The Gaze – this set of 20 drawings on transparent backgrounds is part of the response to the Artist as Problem Solver Convening. Here, digitized versions are randomly superimposed in groups of four each time the site is refreshed. The number of possible combinations is 20!/16! = 20 x 19 x 18 x 17 = 116,280. (Tap/click/Command R to refresh after clicking through to site)
Artist as Problem Solver Convening, Joyce Foundation, Indianapolis, March 2018
Read linear notes here
*Wearing the Braid
*With Asha Veal, Nicolas Melo, Dio Aldridge, Walking the Braid, 12/9/17
*With Asha Veal, Greg Ruffing, Walking the Braid, 11/11/17
*The Talking Whiteboards Studio Project, Summer 2016
Most participants in this project engaged The Braid whiteboard, exploring their own modes of working while taking cues from the categories it displays.
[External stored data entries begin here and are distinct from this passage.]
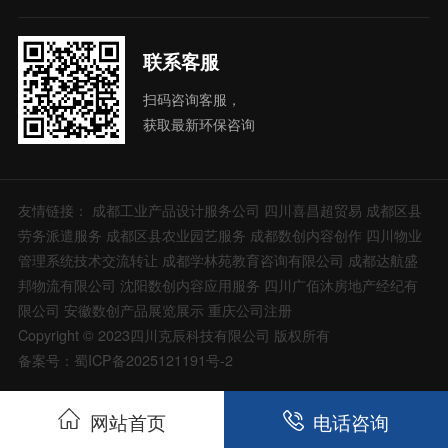
联系客服
扫码咨询客服，
获取最新环保咨询
友情链接：
成都工业产品设计服务公司
四川喜昌超贸易
成都区县
劳务派遣服务
成都区县农业园艺服务
成都数创内容创作
四川物业
管理系统技术交流转让
成都学林苑教育咨询有限公司
成都达航盛
邦物流有限公司
沈阳数创内容应用服务
四川广佰沐房地产经纪有
限公司
安徽数创产品展览展示
重庆公司注册
Copyright © 2023四川克辰科技有限公司 版权所有
备案号：蜀ICP备2025121191号-2
网站首页
电话咨询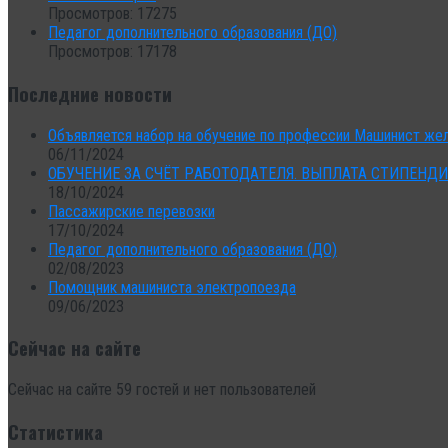
Просмотров: 17275
Педагог дополнительного образования (ДО)
Просмотров: 17178
Последние новости
Объявляется набор на обучение по профессии Машинист же
06/11/2024
ОБУЧEНИЕ ЗA CЧЁТ PАБОТОДAТEЛЯ. ВЫПЛАТА CТИПЕHД
18/10/2024
Пассажирские перевозки
17/10/2024
Педагог дополнительного образования (ДО)
02/08/2023
Помощник машиниста электропоезда
09/06/2023
Сейчас на сайте
Сейчас на сайте 59 гостей и нет пользователей
Статистика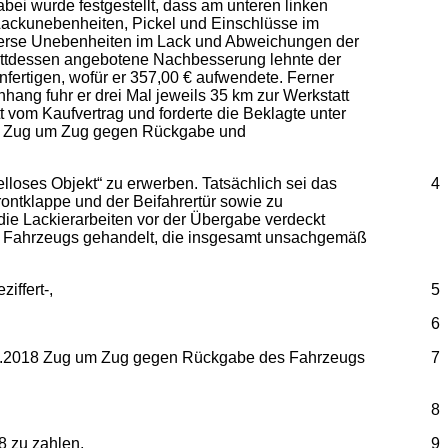
ei wurde festgestellt, dass am unteren linken
 Lackunebenheiten, Pickel und Einschlüsse im
diverse Unebenheiten im Lack und Abweichungen der
stattdessen angebotene Nachbesserung lehnte der
fertigen, wofür er 357,00 € aufwendete. Ferner
ang fuhr er drei Mal jeweils 35 km zur Werkstatt
 vom Kaufvertrag und forderte die Beklagte unter
gen Zug um Zug gegen Rückgabe und
lloses Objekt“ zu erwerben. Tatsächlich sei das
4
ontklappe und der Beifahrertür sowie zu
die Lackierarbeiten vor der Übergabe verdeckt
es Fahrzeugs gehandelt, die insgesamt unsachgemäß
iffert-,
5
6
26.04.2018 Zug um Zug gegen Rückgabe des Fahrzeugs
7
8
8 zu zahlen,
9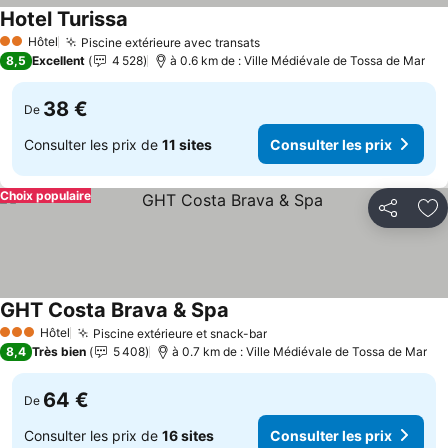
Hotel Turissa
Consulter les prix
Hôtel
Piscine extérieure avec transats
Consulter les prix
2 Étoiles
8,5
Excellent
4 528
à 0.6 km de : Ville Médiévale de Tossa de Mar
38 €
De
Consulter les prix de
11 sites
Consulter les prix
Choix populaire
Partager
Aj
GHT Costa Brava & Spa
Consulter les prix
Hôtel
Piscine extérieure et snack-bar
Consulter les prix
3 Étoiles
8,4
Très bien
5 408
à 0.7 km de : Ville Médiévale de Tossa de Mar
64 €
De
Consulter les prix de
16 sites
Consulter les prix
The Braid diagram emerged earlier this year from my ongoing conversations with artists about their practices.
Final Talking Whiteboards edits on vimeo channel
*How do you work? Conversations with experimental musicians, composers, and visual artists about their practices, followed by my visualizations of the conversations. In turn, artist’s respond to the visualizations. Since conversations happen in many different places, some of the responses later take place long-distance. Included here are responses that took place in my studio, and in one case, at a studio I had use of during a residency.
Visualizations, seen on the wall behind the artists or musicians, come in two versions – a freely composed scenario (left), and text entered into a Fractal 3-Line Matrix (right). Responses tend to be offered in the artist’s own medium.